**Problem to work on:** In the records below, some lines hold the word "Productos". Copy each of those lines.

**Data excerpts:**
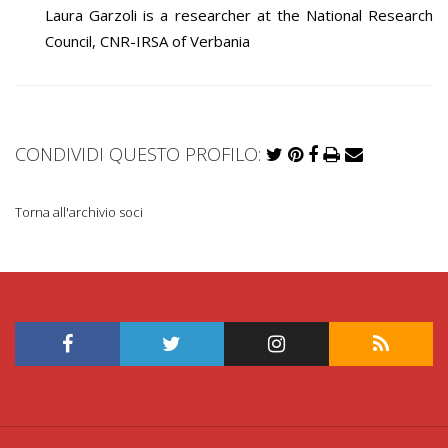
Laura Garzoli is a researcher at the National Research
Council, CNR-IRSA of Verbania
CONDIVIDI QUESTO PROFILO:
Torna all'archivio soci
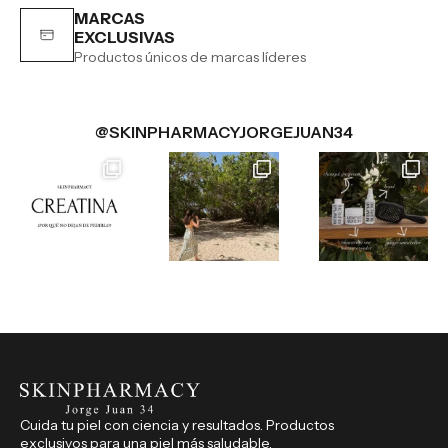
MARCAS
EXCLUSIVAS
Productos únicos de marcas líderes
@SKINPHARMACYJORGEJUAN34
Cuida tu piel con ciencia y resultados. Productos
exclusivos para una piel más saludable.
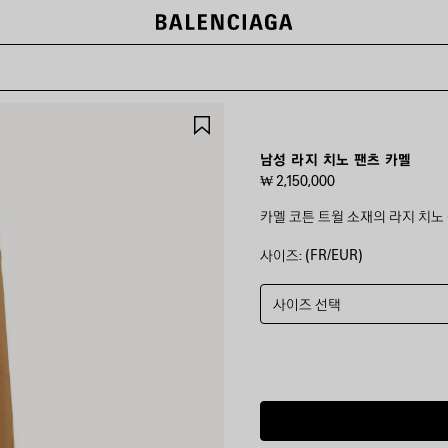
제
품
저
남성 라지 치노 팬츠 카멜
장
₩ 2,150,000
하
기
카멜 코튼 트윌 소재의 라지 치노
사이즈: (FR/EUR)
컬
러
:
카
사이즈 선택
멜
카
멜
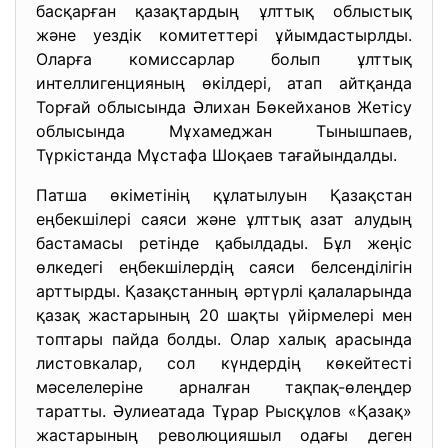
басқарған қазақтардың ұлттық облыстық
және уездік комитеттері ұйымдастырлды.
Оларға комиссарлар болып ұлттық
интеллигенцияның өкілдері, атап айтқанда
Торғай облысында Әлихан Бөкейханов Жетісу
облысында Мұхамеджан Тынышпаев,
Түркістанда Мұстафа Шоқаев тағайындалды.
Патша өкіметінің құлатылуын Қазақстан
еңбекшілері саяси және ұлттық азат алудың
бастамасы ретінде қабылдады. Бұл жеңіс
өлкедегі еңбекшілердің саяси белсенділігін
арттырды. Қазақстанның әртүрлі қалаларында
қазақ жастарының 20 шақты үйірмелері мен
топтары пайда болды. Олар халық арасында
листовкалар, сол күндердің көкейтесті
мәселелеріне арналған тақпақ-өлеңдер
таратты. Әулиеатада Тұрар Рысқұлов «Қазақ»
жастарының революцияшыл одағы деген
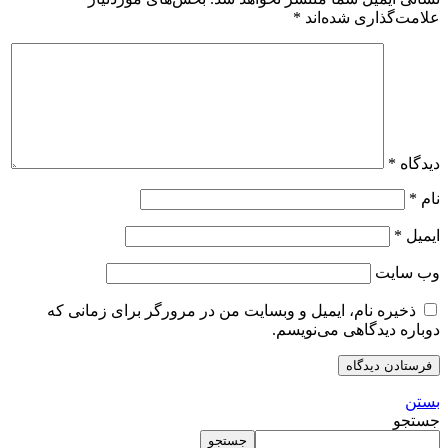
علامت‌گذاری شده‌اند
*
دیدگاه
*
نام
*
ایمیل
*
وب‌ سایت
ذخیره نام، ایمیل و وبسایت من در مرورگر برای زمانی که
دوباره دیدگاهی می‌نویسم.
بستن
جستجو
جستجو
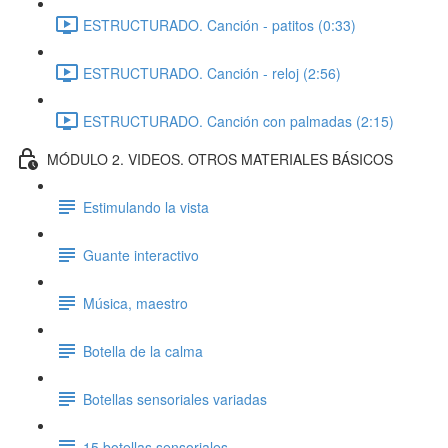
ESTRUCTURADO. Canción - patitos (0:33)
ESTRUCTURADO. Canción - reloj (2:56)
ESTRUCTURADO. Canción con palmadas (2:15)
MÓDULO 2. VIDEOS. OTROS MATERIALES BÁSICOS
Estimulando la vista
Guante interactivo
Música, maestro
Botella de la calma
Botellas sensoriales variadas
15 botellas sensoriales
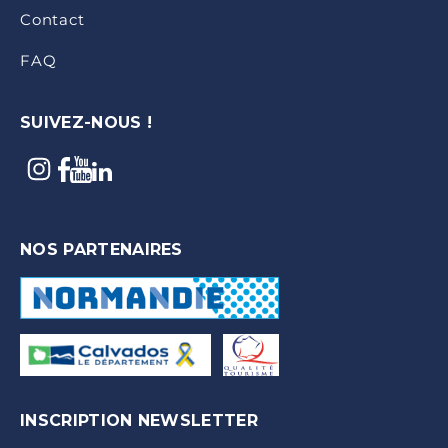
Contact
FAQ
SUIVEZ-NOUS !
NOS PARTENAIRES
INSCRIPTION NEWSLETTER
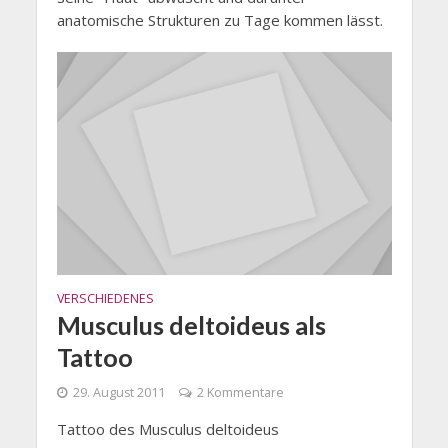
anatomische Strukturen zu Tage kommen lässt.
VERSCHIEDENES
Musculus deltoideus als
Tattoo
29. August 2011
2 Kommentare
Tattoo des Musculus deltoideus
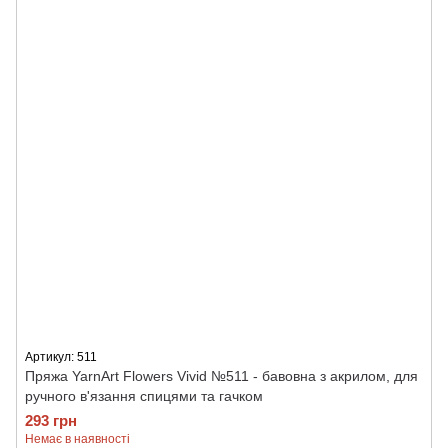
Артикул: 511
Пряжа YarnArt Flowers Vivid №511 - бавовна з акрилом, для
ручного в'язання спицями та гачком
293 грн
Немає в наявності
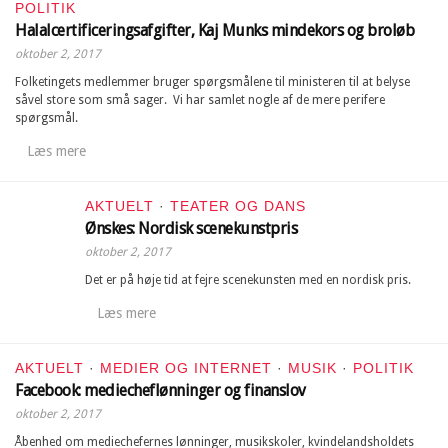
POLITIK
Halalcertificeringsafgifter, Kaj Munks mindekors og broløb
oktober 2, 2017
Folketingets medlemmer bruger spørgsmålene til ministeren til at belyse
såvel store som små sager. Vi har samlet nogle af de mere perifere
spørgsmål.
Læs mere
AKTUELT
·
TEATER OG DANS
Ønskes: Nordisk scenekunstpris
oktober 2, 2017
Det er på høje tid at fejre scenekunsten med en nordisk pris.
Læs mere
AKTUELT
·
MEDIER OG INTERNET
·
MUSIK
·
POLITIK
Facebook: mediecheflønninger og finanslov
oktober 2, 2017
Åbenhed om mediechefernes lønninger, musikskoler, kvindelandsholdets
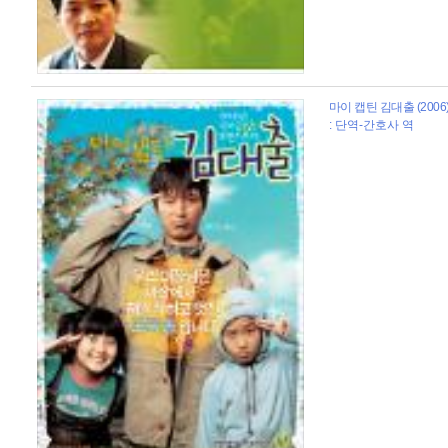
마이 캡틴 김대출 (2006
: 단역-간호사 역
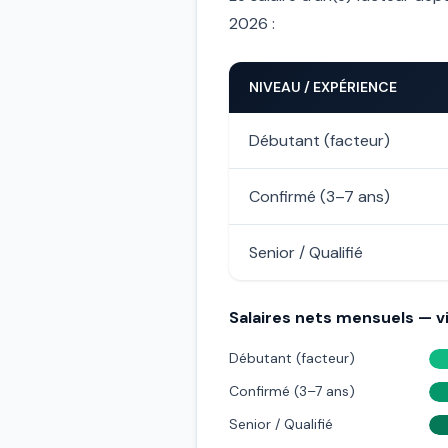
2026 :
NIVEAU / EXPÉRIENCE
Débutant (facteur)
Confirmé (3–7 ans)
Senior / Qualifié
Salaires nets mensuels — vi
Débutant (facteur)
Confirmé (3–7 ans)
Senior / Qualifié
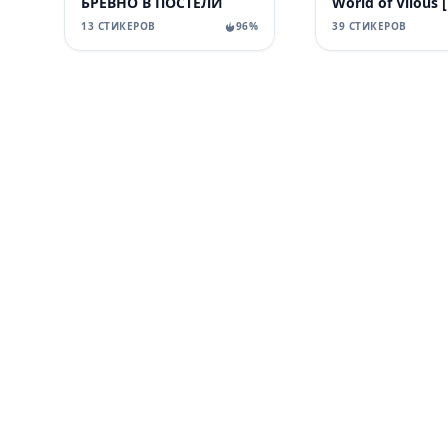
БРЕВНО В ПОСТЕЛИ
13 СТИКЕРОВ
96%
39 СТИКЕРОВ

--

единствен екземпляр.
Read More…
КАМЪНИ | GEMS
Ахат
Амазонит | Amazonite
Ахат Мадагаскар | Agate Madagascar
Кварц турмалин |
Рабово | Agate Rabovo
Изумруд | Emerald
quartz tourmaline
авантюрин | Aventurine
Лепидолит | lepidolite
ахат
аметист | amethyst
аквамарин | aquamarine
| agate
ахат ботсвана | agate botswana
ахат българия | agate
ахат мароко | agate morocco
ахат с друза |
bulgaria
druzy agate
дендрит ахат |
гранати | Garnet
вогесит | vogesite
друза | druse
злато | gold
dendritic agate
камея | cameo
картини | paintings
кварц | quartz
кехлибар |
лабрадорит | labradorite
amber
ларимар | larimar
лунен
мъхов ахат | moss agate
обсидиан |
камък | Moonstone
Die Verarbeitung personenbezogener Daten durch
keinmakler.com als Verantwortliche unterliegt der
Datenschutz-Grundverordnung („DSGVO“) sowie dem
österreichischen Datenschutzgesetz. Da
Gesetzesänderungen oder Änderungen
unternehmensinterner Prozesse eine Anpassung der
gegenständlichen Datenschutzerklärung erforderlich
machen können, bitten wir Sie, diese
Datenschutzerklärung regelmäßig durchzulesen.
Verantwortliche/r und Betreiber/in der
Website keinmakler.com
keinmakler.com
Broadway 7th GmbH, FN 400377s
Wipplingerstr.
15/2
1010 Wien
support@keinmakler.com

--

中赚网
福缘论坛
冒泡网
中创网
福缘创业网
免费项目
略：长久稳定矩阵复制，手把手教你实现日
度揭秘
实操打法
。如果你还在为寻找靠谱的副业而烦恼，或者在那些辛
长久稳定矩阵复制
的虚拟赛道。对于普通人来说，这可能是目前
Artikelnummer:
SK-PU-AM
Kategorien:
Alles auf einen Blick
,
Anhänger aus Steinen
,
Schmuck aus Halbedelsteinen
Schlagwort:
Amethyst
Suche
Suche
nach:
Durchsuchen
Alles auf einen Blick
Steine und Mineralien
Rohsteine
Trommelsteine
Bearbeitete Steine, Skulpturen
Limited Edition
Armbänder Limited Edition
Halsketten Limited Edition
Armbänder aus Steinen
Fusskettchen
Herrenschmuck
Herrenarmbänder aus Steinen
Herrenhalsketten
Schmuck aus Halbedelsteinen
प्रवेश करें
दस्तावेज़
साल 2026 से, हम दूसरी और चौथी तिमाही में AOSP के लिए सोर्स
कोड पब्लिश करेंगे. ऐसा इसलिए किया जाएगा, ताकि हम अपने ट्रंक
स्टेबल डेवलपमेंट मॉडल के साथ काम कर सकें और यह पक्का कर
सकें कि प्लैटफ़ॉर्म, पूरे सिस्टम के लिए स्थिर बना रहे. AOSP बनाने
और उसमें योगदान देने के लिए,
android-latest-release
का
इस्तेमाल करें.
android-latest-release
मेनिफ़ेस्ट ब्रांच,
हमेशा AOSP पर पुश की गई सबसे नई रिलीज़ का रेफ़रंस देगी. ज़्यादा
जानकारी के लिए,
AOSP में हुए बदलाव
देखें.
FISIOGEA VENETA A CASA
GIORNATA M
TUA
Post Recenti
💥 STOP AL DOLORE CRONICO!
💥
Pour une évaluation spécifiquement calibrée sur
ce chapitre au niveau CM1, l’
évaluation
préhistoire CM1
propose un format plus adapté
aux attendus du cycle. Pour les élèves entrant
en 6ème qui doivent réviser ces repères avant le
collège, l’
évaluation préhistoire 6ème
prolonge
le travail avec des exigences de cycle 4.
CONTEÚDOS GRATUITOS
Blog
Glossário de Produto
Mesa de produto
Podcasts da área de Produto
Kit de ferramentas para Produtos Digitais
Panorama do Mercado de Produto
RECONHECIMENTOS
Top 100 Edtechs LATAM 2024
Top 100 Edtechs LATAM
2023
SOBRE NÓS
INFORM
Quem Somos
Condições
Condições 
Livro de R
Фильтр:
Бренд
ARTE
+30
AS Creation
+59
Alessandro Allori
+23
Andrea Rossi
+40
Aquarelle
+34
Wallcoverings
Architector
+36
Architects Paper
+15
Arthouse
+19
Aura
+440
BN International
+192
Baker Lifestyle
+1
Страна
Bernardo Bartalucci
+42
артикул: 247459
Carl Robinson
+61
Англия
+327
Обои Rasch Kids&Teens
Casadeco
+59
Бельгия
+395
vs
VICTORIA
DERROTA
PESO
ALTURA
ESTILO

**The answer:**
Productos únicos de marcas líderes
Cuida tu piel con ciencia y resultados. Productos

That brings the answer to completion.